Yea. It's tough but it's what you told them up front. I think it's fair to expect them to keep to that. I will say though all of florida right now is having boarding shortages here and there due to the hurricane. We didn't get any of the storm but our vet is full because of people who fled the storm and their hotel doesn't allow pets so they are boarding them here.

I wish you luck. I allowed my MIL to move in about 10 years or so ago. I laid out about 8 things that were non negotiable. I think she didn't meet any of them. It's tough after they are moved in though.

I wish you luck.


----------



## D0nnivain (Mar 13, 2021)

I just don't want the cat to get hurt but I also don't want to leave the dog home.


----------



## 342693 (Mar 2, 2020)

D0nnivain said:


> I just don't want the cat to get hurt but I also don't want to leave the dog home.


House have a garage? Maybe put the dog there. Or isolate the cat in a bedoom. Cats don't need a lot of room.


----------



## D0nnivain (Mar 13, 2021)

Both the dog & the cat are inside pets @SCDad01 It's a detached garage & that is where all the stray cats my MILs BF feeds hang out. 

If we lock the cat in the bedroom, the dog will cry at the door & my MIL who has dementia will open the door to let the dog in because she's crying. If I thought the cat could stay secured, I'd try that but can't trust MIL. Not her fault; she's sick but it's not a solution.


----------



## 342693 (Mar 2, 2020)

D0nnivain said:


> Both the dog & the cat are inside pets @SCDad01 It's a detached garage & that is where all the stray cats my MILs BF feeds hang out.
> 
> If we lock the cat in the bedroom, the dog will cry at the door & my MIL who has dementia will open the door to let the dog in because she's crying. If I thought the cat could stay secured, I'd try that but can't trust MIL. Not her fault; she's sick but it's not a solution.
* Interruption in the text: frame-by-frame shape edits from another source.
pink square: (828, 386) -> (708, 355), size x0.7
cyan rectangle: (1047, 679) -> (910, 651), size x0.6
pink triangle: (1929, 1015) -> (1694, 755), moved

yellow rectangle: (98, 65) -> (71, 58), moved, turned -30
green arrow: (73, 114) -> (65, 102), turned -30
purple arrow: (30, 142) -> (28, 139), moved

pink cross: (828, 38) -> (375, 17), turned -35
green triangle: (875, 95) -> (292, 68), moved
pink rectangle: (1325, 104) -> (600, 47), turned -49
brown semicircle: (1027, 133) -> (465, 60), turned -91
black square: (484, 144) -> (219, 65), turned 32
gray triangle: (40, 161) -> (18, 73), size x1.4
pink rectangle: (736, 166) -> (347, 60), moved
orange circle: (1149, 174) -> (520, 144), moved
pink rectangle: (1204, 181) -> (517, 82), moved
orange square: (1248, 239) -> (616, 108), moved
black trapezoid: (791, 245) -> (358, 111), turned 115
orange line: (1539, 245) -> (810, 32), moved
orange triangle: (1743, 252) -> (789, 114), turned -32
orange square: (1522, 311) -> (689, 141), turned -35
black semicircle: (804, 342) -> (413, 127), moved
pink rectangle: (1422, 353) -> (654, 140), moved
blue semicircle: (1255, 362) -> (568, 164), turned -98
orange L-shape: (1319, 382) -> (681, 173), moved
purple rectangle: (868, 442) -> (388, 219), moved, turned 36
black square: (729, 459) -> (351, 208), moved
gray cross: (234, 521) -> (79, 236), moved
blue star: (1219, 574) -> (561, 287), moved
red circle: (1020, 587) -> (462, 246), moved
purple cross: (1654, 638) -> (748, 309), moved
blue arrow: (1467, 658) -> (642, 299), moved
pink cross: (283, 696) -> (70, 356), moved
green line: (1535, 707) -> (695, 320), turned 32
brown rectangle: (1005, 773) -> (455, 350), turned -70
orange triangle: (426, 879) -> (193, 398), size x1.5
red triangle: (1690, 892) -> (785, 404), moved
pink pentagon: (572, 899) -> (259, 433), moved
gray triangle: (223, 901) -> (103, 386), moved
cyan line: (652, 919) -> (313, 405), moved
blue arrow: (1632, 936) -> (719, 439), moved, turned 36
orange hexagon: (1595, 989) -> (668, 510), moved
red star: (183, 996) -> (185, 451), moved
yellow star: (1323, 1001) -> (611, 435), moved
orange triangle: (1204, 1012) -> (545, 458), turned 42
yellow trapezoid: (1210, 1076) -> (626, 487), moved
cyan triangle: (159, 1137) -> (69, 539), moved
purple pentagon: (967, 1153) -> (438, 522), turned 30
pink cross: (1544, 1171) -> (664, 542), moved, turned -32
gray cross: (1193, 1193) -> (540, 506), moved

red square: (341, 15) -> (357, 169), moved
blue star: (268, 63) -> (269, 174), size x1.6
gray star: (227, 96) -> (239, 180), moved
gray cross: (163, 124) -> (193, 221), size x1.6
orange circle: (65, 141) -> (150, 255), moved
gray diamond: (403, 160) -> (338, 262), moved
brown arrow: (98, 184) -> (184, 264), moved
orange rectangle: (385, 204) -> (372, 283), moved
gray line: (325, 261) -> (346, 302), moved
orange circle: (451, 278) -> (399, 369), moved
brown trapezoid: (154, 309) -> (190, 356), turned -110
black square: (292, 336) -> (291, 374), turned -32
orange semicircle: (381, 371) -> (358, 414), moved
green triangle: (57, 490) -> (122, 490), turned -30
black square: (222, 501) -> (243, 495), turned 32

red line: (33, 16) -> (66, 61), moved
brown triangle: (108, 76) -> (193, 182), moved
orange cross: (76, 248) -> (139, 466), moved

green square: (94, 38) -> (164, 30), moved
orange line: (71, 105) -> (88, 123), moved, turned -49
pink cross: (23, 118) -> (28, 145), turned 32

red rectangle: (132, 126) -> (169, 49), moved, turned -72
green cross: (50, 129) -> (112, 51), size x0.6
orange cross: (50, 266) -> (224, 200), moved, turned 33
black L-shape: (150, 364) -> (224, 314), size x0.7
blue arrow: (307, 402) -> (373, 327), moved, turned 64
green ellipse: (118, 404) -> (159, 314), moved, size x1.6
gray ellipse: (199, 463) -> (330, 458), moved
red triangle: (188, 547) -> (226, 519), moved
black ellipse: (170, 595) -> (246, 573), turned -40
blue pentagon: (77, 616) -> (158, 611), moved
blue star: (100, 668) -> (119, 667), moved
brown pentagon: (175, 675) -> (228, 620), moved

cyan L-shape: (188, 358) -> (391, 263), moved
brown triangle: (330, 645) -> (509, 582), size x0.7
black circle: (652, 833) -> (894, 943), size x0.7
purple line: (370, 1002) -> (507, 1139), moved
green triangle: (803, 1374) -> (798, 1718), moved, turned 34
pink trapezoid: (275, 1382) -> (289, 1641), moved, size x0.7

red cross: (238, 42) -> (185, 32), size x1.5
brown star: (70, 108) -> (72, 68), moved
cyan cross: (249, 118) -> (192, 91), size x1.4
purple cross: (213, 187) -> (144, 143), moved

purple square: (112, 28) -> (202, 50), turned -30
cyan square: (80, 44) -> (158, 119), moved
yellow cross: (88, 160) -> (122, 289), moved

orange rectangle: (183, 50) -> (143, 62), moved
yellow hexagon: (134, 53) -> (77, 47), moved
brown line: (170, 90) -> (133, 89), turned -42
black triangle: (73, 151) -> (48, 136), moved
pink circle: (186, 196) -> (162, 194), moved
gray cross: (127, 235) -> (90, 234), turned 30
Gotcha. It's easier to board a cat than a dog. Some cities have cat hotel boarding where the cat gets an entire room with toys, etc. Might want to see that's avail in your area.


----------



## Anastasia6 (May 28, 2017)

D0nnivain said:


> Both the dog & the cat are inside pets @SCDad01 It's a detached garage & that is where all the stray cats my MILs BF feeds hang out.
> 
> If we lock the cat in the bedroom, the dog will cry at the door & my MIL who has dementia will open the door to let the dog in because she's crying. If I thought the cat could stay secured, I'd try that but can't trust MIL. Not her fault; she's sick but it's not a solution.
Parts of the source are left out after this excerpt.